Hats, caps and millinery, an important segment of the apparel industry, is all set to touch US $ 7.7 billion mark by 2020 with Asia Pacific region leading the future growth. Though the adoration for hats is waning, the demand for caps is growing, thanks to the increasing popularity of the caps among the non-athletes as a casualwear accessory and sun protection gear amidst growing fear of melanoma skin cancer and also to the increased discretionary spending on apparels and accessories in countries such as China and India, coupled with growing volume of affluent middle-class populace.
Dominated primarily by China and Korea – Dada Corporation (has global market share of 45 per cent; US $ 100 million worth exports yearly and factories in Indonesia, Vietnam, Bangladesh and China), Yapoong Inc. (has factories in Dominican Republic, Vietnam and Bangladesh, and exports US $ 100 million worth of hats to over 60 countries), and Mainland Headwear Holdings Limited – are few of the major players in the segment. Considered to be difficult to manufacture, there are very few in Bangladesh with the skill, expertise and technical know-how to manufacture caps and millinery, confidently.

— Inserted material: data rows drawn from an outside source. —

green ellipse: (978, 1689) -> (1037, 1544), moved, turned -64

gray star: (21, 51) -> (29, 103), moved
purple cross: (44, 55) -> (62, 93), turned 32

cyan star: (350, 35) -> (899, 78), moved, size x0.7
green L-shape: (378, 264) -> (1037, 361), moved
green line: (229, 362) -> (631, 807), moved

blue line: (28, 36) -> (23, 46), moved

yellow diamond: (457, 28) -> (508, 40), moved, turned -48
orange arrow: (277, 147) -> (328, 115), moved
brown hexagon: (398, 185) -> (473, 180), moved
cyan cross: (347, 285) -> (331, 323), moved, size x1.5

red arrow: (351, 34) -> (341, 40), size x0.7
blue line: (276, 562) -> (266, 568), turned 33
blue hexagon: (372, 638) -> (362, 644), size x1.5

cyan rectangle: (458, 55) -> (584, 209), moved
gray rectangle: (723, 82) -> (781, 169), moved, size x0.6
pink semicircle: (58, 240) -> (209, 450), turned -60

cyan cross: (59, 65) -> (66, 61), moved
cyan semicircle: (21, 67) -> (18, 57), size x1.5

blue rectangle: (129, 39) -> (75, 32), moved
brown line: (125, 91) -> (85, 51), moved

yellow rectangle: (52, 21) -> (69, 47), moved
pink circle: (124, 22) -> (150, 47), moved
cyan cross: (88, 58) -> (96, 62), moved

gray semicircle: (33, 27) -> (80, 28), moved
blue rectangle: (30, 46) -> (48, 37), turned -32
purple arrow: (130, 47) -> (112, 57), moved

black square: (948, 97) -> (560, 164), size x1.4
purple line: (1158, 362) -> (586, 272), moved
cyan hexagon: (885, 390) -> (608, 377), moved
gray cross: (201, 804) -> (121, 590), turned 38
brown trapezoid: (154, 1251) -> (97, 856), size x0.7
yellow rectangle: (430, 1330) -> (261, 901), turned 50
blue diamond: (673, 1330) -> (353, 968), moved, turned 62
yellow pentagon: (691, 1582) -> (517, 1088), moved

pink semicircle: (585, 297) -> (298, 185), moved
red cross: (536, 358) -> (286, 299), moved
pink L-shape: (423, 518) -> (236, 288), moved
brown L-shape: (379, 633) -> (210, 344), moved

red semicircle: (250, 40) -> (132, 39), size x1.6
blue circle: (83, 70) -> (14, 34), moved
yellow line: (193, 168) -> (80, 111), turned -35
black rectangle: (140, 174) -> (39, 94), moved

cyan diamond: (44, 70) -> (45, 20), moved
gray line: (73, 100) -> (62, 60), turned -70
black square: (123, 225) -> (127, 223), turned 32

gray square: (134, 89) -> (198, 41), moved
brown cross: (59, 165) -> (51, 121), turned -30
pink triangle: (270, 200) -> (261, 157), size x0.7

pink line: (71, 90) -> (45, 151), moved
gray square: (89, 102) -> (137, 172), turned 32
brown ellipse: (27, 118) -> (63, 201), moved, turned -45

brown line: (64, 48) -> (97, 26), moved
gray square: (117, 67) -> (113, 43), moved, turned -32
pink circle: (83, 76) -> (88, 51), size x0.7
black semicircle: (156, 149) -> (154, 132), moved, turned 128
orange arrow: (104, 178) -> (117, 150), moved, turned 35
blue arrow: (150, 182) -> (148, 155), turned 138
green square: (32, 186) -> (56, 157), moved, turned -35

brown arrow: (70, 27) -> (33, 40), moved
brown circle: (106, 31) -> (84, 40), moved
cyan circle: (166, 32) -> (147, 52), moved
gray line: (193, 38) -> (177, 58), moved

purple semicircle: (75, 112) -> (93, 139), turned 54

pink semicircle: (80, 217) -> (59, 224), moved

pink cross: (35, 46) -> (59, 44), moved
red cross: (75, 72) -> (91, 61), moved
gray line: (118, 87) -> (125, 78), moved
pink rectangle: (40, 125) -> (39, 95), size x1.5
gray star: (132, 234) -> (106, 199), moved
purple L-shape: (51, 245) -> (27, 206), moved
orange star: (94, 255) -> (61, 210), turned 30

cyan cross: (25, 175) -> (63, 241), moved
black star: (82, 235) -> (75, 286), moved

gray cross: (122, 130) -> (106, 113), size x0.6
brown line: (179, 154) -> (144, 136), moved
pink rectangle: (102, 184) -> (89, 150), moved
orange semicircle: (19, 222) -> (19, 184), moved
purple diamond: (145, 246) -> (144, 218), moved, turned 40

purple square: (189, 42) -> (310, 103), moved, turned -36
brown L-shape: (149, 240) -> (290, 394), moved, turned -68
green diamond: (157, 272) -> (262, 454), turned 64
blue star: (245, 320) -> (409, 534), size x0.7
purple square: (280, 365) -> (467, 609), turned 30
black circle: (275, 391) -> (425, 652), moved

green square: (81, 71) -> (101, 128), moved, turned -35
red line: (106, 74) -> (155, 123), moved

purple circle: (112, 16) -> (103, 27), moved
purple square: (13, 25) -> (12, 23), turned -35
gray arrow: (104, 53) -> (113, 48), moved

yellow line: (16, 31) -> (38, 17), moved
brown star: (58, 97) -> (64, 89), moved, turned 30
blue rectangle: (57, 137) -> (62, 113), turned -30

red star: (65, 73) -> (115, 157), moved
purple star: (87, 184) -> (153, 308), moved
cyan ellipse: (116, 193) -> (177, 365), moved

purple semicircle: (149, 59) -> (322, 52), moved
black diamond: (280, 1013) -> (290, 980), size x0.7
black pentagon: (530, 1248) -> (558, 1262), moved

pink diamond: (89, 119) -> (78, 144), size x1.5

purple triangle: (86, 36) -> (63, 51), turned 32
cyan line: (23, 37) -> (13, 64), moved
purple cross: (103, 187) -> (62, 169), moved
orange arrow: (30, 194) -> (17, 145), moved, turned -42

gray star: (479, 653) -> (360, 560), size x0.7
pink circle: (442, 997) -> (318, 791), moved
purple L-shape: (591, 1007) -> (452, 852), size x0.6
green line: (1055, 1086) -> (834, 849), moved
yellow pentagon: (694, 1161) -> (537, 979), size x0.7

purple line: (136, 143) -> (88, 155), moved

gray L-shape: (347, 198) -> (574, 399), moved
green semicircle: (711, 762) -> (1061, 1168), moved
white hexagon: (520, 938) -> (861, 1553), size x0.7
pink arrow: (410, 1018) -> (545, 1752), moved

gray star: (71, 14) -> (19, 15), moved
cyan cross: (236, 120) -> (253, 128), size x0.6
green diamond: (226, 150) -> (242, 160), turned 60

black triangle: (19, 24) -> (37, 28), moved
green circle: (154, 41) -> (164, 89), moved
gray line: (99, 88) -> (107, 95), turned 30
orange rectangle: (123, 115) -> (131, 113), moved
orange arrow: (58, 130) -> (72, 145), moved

Dhaka Hats & Caps is one such company which is slowly emerging as a serious homegrown contender, though it is early days for the company to take on the big brothers yet. Started by Jahangir Alam Sheikh, CEO of the company, in 2004, Dhaka Hats & Caps produces diverse range of headgears – new era style-size fitted hats, snapback caps, trucker caps, promotional caps, dog ear caps and beanie, to name some. Sheikh’s three-year stint with Dada and subsequent work experience with Seoul International Ltd. (a 100% export-oriented hat and cap manufacturing company established by South Korean investors), came in handy in launching the new entity. “I was a pioneer member of the Dada Bangladesh… During my days in Dada, it was the best and the biggest cap and hat manufacturer in Bangladesh with US $ 4 million exports per month. However it has slowed down now with Dhaka Rea (another Korean company) emerging as the frontrunner, lately,” maintains Sheikh, whose embroidery unit, equipped with Japanese Tajima and Barudan 20 head 9 auto-colour embroidery machines, is capable of producing high-quality 3D and flat needlework and embellishment on cap panels.
Despite being low on order intake (150 to 10,000 pieces) as well as production capacity (15,000 caps per day), Sheikh is content with the FOB of his hats and caps, which ranges between US $ 2 and US $ 50 per piece. He is now thinking of BMRE (Balancing, Modernization, Rehabilitation and Expansion) of the factory to make it one of the most modern and well-equipped facilities specializing in custom-made hats and caps in the near future. With an annual turnover of US $ 1 million and catering to names such as Carm ELLE (Swedish), Hall Apparel, besides many others, Sheikh’s focus predominantly is now on exclusivity and uniqueness in terms of quality, design and material, to guarantee customer satisfaction.